Cascadia

The Cascadia bioregion contains 75 distinct ecoregions, and extends for more than 2500 miles from the Copper River in Southern Alaska, to Cape Mendocino in the South, and east as far as the Yellowstone Caldera and continental divide. Cascadian bioregionalism deals with the connected ecological, environmental, economic, and cultural ties that are prevalent throughout the U.S. Pacific Northwest and distance the area from their eastern counterparts. The argument is that those in Washington and Oregon in the United States have much more in common with those in British Columbia, Canada, than those in Washington D.C.

The Cascadia Bioregion is also referred to as the Pacific Northwest Bioregion and encompasses all of the state of Washington, and portions of Oregon, Idaho, California, Nevada, Wyoming, Montana, Alaska, Yukon, and British Columbia. Bioregions are geographically based areas defined by land or soil composition, watershed, climate, flora, and fauna. The Cascadia Bioregion claims the entire watershed of the Columbia River (as far as the Continental Divide), as well as the Cascade Range from Northern California well into Canada. It's also considered to include the associated ocean and seas and their ecosystems out to the continental slope.
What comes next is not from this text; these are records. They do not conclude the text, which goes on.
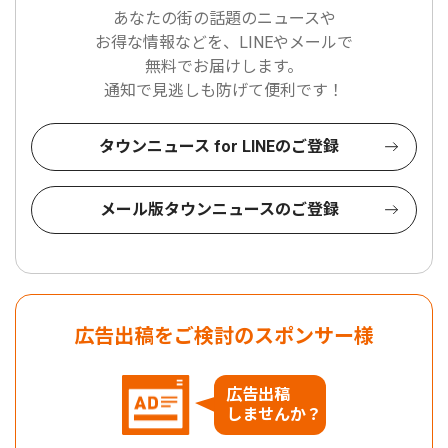
あなたの街の話題のニュースや
お得な情報などを、LINEやメールで
無料でお届けします。
通知で見逃しも防げて便利です！
タウンニュース for LINEのご登録
メール版タウンニュースのご登録
広告出稿をご検討のスポンサー様
広告出稿
しませんか？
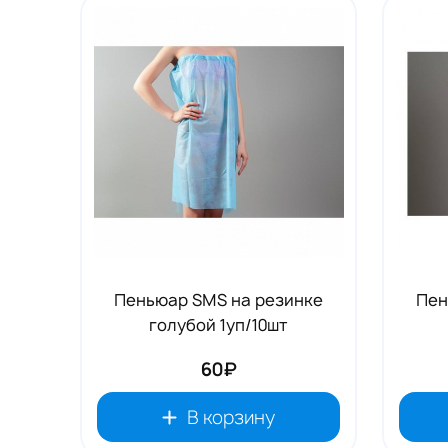
Tовары для маркетплейсов
Дезинфекция и стерилизация
Парикмахерские и салоны красоты
Расходники и хозтовары.
Пеньюар SMS на резинке
Пен
голубой 1уп/10шт
60₽
В корзину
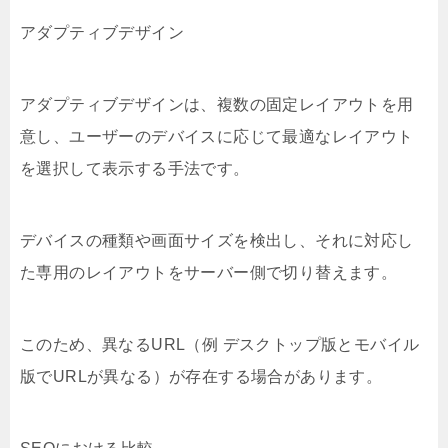
アダプティブデザイン
アダプティブデザインは、複数の固定レイアウトを用
意し、ユーザーのデバイスに応じて最適なレイアウト
を選択して表示する手法です。
デバイスの種類や画面サイズを検出し、それに対応し
た専用のレイアウトをサーバー側で切り替えます。
このため、異なるURL（例 デスクトップ版とモバイル
版でURLが異なる）が存在する場合があります。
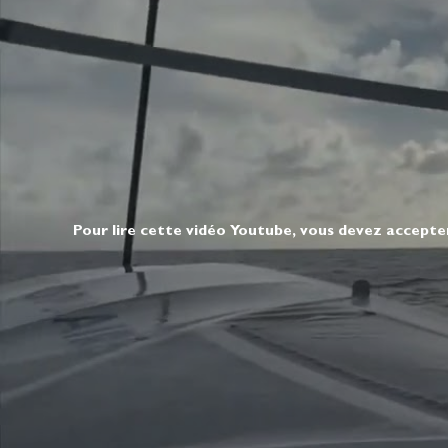
Pour lire cette vidéo Youtube, vous devez accepte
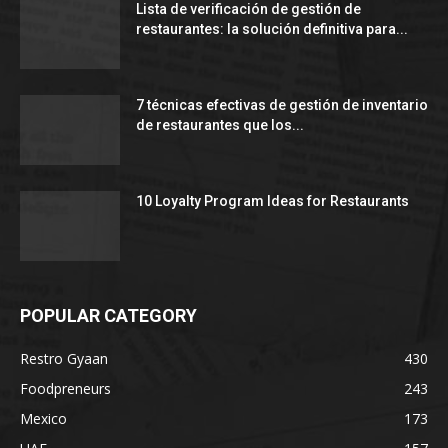
Lista de verificación de gestión de
restaurantes: la solución definitiva para...
7 técnicas efectivas de gestión de inventario
de restaurantes que los...
10 Loyalty Program Ideas for Restaurants
POPULAR CATEGORY
Restro Gyaan
430
Foodpreneurs
243
Mexico
173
The delineation of a bioregion has environmental stewardship as its primary goal, with the belief that political boundaries should match ecological and cultural boundaries. Cascadia Bio Region boundaries. The area from Vancouver, B.C. down to Portland, Oregon has been termed a megaregion by the U.S. and Canadian governments, especially along the 'Cascadian Corridor'. Megaregions are defined as areas where "boundaries begin to blur, creating a new scale of geography now known as the megaregion. These areas have interlocking economic systems, shared natural resources, and ecosystems, and common transportation systems link these population centers together. This area contains 17% of Cascadian land mass, but more than 80% of the Cascadian population. The Canada–US border is diminishing in the face of further economic, political and cultural integration with such programs as the enhanced drivers license program – which can be used to get across the Canada–US border between Washington and British Columbia.